Your task: Using the records that appear below, write out exactly the lines from the one with "critical areas, ensuring" through the one with "against moisture, corrosion, chemicals, and", keeping both end lines.

━━━ Dataset ━━━

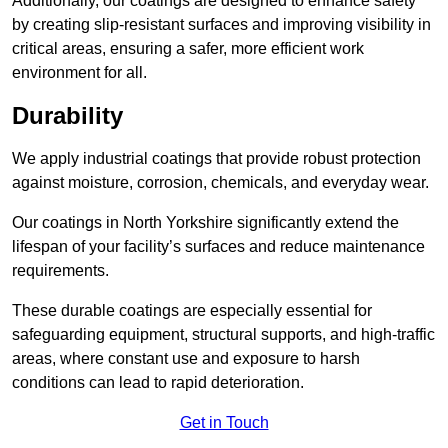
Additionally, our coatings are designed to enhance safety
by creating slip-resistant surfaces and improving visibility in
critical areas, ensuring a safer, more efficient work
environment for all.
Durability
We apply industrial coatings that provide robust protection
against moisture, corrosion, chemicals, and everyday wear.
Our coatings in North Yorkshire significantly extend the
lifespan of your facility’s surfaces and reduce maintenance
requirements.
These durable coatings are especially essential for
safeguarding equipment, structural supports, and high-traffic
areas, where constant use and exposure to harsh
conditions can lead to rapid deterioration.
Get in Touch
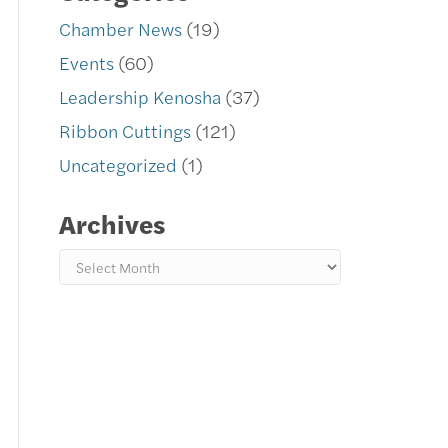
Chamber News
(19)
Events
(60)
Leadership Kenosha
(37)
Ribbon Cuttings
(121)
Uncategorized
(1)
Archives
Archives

━━━
━━━ Dataset ━━━

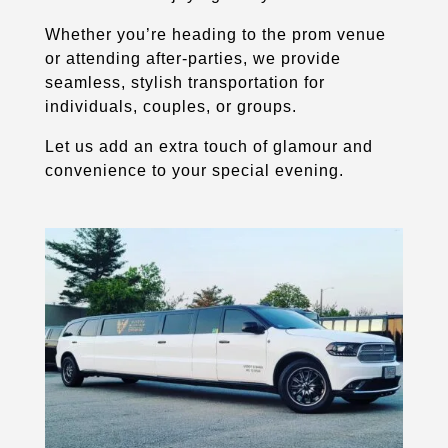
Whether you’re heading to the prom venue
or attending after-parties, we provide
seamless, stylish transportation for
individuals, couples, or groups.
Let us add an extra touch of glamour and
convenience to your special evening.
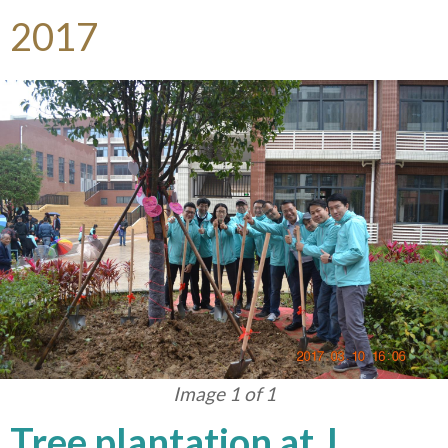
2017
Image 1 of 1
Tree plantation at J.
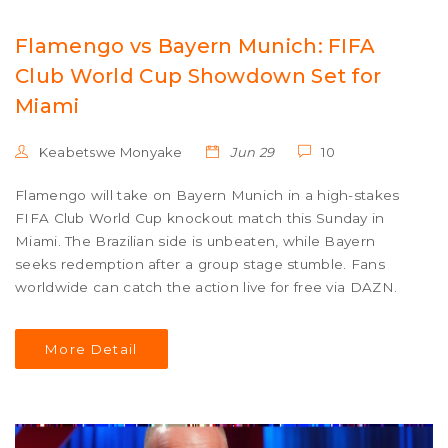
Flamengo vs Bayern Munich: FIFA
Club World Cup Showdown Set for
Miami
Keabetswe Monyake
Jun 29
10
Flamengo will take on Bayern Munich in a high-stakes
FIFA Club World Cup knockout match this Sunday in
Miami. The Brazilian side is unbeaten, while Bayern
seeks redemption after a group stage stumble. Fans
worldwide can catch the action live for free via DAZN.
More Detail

━━━

Your solution:
critical areas, ensuring a safer, more efficient work
environment for all.
Durability
We apply industrial coatings that provide robust protection
against moisture, corrosion, chemicals, and everyday wear.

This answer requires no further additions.